Segways are the fanny packs of transportation. Useful in some situations, but you always look like a tool when using one.
i wish we had morning classes together so we can spike our coffee.
He lit his shirt on fire at the bar by putting a lit cigarette in the pocket to "save for later."
I'm at McDonalds and when I walked up to the register the guy said "I'm so sorry." Before I said a word. That's how bad my hangover is.
Miserable. My projectile vomit just woke me up from a 5.5 hour nap.
the australian girl literally just drank an entire pitcher of beer in about twenty seconds. i want to go to there.
I can't believe you just became a stipulation in their divorce papers.
Found: medium sized pair of mens pants tucked inside my purse w/ a dry cleaners coupon in left pocket.

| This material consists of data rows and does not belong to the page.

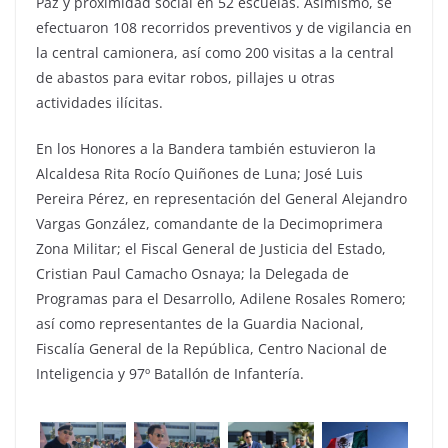
Paz y proximidad social en 52 escuelas. Asimismo, se
efectuaron 108 recorridos preventivos y de vigilancia en
la central camionera, así como 200 visitas a la central
de abastos para evitar robos, pillajes u otras
actividades ilícitas.
En los Honores a la Bandera también estuvieron la
Alcaldesa Rita Rocío Quiñones de Luna; José Luis
Pereira Pérez, en representación del General Alejandro
Vargas González, comandante de la Decimoprimera
Zona Militar; el Fiscal General de Justicia del Estado,
Cristian Paul Camacho Osnaya; la Delegada de
Programas para el Desarrollo, Adilene Rosales Romero;
así como representantes de la Guardia Nacional,
Fiscalía General de la República, Centro Nacional de
Inteligencia y 97º Batallón de Infantería.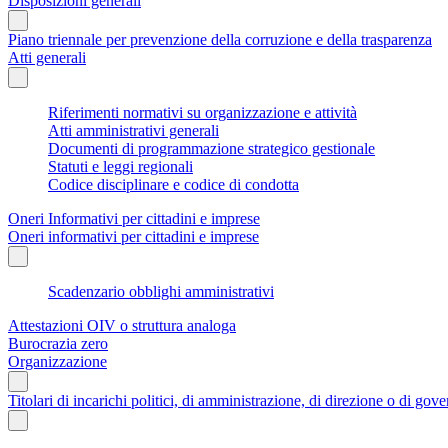
Disposizioni generali
Piano triennale per prevenzione della corruzione e della trasparenza
Atti generali
Riferimenti normativi su organizzazione e attività
Atti amministrativi generali
Documenti di programmazione strategico gestionale
Statuti e leggi regionali
Codice disciplinare e codice di condotta
Oneri Informativi per cittadini e imprese
Oneri informativi per cittadini e imprese
Scadenzario obblighi amministrativi
Attestazioni OIV o struttura analoga
Burocrazia zero
Organizzazione
Titolari di incarichi politici, di amministrazione, di direzione o di gov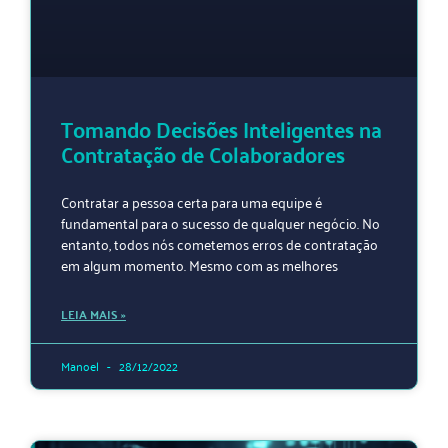
Tomando Decisões Inteligentes na
Contratação de Colaboradores
Contratar a pessoa certa para uma equipe é
fundamental para o sucesso de qualquer negócio. No
entanto, todos nós cometemos erros de contratação
em algum momento. Mesmo com as melhores
LEIA MAIS »
Manoel
28/12/2022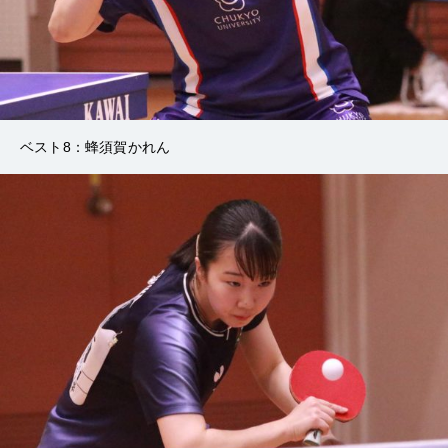
ベスト8：蜂須賀かれん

Call if you wish to claim the coupon
You were dancing with a coffee pot of rum in one hand and a joint in the other. So that should explain everything.
List 10 things your GF won't do for you, and we can work through that list.

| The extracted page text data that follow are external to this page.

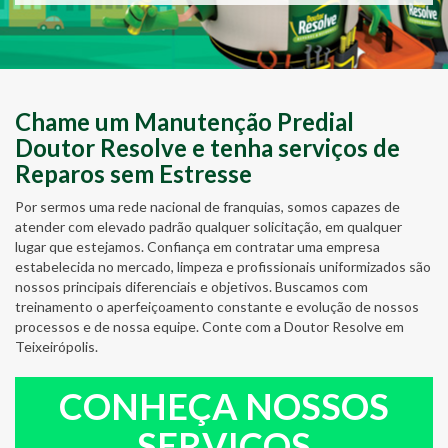
Chame um Manutenção Predial
Doutor Resolve e tenha serviços de
Reparos sem Estresse
Por sermos uma rede nacional de franquias, somos capazes de
atender com elevado padrão qualquer solicitação, em qualquer
lugar que estejamos. Confiança em contratar uma empresa
estabelecida no mercado, limpeza e profissionais uniformizados são
nossos principais diferenciais e objetivos. Buscamos com
treinamento o aperfeiçoamento constante e evolução de nossos
processos e de nossa equipe. Conte com a Doutor Resolve em
Teixeirópolis.
CONHEÇA NOSSOS
SERVIÇOS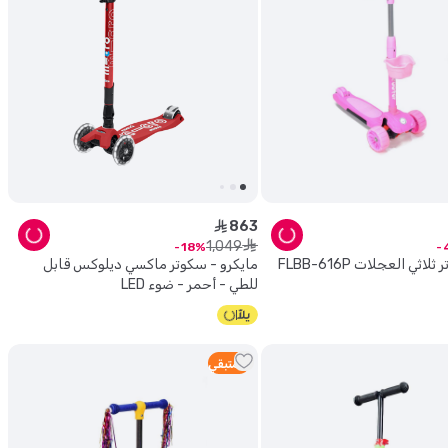
863
ê
1
,
049
ê
18
أملا - سكوتر ثلاثي العجلات FLBB-616P
مايكرو - سكوتر ماكسي ديلوكس قابل
للطي - أحمر - ضوء LED
2
متبقي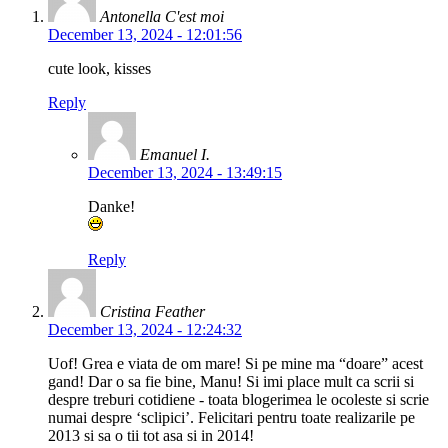
Antonella C'est moi
December 13, 2024 - 12:01:56
cute look, kisses
Reply
Emanuel I.
December 13, 2024 - 13:49:15
Danke!
Reply
Cristina Feather
December 13, 2024 - 12:24:32
Uof! Grea e viata de om mare! Si pe mine ma “doare” acest
gand! Dar o sa fie bine, Manu! Si imi place mult ca scrii si
despre treburi cotidiene - toata blogerimea le ocoleste si scrie
numai despre ‘sclipici’. Felicitari pentru toate realizarile pe
2013 si sa o tii tot asa si in 2014!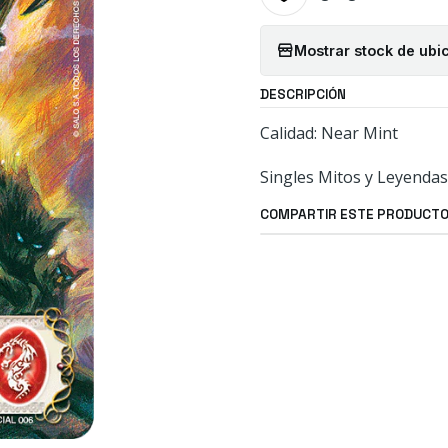
Mostrar stock de ubi
DESCRIPCIÓN
Calidad: Near Mint
Singles Mitos y Leyendas
COMPARTIR ESTE PRODUCT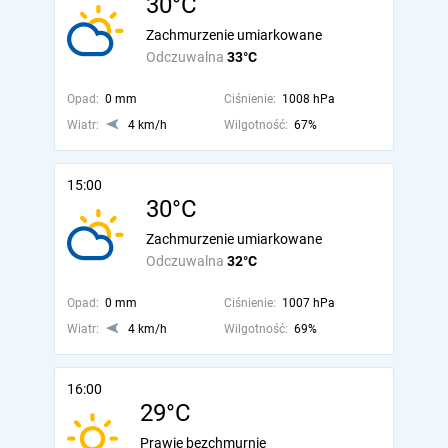
30°C
Zachmurzenie umiarkowane
Odczuwalna
33°C
Opad:
0 mm
Ciśnienie:
1008 hPa
Wiatr:
4 km/h
Wilgotność:
67%
15:00
30°C
Zachmurzenie umiarkowane
Odczuwalna
32°C
Opad:
0 mm
Ciśnienie:
1007 hPa
Wiatr:
4 km/h
Wilgotność:
69%
16:00
29°C
Prawie bezchmurnie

$1 drinks and Playboy theme. I am never leaving this place
I just had a sexting conversation using medieval jargon. I think he is a fine suitor.
Why did I wake up to a snap chat of myself drinking beer out of a blender?
Too bad, iambic pentameter is a drunk specialty of mine.
It was somewhere in between an airport security patdown and a medical examination. No groping or squeezing, just brief pokes and pats.